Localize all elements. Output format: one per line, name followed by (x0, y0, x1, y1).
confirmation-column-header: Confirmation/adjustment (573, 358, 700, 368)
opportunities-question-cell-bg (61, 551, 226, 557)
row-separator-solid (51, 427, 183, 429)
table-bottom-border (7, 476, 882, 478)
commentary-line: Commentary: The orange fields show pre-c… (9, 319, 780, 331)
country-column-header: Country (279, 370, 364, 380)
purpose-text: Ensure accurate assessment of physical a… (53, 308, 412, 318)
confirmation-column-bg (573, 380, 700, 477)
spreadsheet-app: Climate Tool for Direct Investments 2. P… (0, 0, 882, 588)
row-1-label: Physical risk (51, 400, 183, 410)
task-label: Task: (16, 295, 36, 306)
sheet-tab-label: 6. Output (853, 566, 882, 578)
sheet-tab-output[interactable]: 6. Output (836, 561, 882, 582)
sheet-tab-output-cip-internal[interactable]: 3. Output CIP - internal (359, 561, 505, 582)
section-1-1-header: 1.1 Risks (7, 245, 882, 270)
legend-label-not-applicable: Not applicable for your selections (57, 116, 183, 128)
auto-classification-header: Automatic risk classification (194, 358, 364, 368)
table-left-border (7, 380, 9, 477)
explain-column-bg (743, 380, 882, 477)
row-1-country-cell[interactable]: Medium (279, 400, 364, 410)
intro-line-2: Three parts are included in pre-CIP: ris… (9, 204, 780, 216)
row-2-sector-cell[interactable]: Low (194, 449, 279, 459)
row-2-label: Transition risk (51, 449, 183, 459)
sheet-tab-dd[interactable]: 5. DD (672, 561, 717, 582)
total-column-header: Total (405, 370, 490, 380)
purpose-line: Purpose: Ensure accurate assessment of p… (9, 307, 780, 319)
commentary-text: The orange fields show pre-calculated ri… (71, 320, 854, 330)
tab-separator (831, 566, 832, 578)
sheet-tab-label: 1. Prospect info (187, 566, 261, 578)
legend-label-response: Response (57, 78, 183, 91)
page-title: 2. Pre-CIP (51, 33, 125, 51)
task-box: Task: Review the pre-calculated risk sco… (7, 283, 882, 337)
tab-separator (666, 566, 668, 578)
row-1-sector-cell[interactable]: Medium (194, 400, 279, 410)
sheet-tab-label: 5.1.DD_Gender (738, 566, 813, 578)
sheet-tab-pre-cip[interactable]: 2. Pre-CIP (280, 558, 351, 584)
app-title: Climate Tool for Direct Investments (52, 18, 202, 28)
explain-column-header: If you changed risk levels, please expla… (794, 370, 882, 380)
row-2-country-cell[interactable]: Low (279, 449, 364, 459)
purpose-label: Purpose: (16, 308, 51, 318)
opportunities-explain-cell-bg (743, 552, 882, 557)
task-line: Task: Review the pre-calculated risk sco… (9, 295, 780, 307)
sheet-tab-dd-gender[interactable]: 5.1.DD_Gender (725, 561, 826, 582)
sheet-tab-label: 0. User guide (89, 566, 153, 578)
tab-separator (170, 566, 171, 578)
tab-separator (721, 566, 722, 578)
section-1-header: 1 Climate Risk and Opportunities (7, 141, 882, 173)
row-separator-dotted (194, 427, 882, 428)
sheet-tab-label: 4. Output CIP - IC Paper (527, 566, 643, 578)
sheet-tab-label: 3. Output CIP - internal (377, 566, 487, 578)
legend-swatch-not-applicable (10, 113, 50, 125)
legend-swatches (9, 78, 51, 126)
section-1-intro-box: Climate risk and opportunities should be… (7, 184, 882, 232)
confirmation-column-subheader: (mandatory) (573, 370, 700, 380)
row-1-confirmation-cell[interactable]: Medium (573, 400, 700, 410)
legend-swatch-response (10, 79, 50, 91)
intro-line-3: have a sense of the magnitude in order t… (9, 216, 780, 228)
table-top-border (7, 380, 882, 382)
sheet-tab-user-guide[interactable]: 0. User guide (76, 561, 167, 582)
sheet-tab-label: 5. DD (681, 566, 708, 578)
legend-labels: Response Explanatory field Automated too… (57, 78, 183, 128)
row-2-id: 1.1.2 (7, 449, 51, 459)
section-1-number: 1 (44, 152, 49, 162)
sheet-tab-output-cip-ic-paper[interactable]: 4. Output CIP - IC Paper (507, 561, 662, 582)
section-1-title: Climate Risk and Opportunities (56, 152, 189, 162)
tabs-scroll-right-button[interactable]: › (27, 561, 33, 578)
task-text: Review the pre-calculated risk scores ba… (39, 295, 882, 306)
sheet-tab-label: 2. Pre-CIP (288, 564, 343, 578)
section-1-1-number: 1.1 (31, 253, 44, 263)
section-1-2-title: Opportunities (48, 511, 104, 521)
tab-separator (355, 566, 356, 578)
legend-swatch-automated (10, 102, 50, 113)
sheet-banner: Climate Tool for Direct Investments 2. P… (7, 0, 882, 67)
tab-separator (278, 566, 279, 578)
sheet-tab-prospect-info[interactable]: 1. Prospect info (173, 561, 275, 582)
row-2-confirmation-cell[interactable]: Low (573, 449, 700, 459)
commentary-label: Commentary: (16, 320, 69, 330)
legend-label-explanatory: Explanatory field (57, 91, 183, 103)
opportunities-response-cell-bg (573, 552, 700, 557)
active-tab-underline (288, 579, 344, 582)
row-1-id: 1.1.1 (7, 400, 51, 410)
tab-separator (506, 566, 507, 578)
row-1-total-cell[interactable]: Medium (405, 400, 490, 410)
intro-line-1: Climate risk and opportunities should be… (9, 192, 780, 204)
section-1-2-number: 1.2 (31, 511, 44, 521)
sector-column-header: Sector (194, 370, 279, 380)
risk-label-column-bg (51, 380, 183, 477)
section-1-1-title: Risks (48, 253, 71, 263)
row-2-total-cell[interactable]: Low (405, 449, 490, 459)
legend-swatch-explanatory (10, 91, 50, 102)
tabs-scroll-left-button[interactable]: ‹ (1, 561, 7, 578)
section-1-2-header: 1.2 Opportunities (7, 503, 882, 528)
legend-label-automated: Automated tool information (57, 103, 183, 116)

------------------------------------

*Work order*
Scan the entries for lines holding the string "separator", then copy every one of them.

*Finished task*
row-separator-solid (51, 427, 183, 429)
tab-separator (831, 566, 832, 578)
tab-separator (666, 566, 668, 578)
tab-separator (170, 566, 171, 578)
tab-separator (721, 566, 722, 578)
row-separator-dotted (194, 427, 882, 428)
tab-separator (355, 566, 356, 578)
tab-separator (278, 566, 279, 578)
tab-separator (506, 566, 507, 578)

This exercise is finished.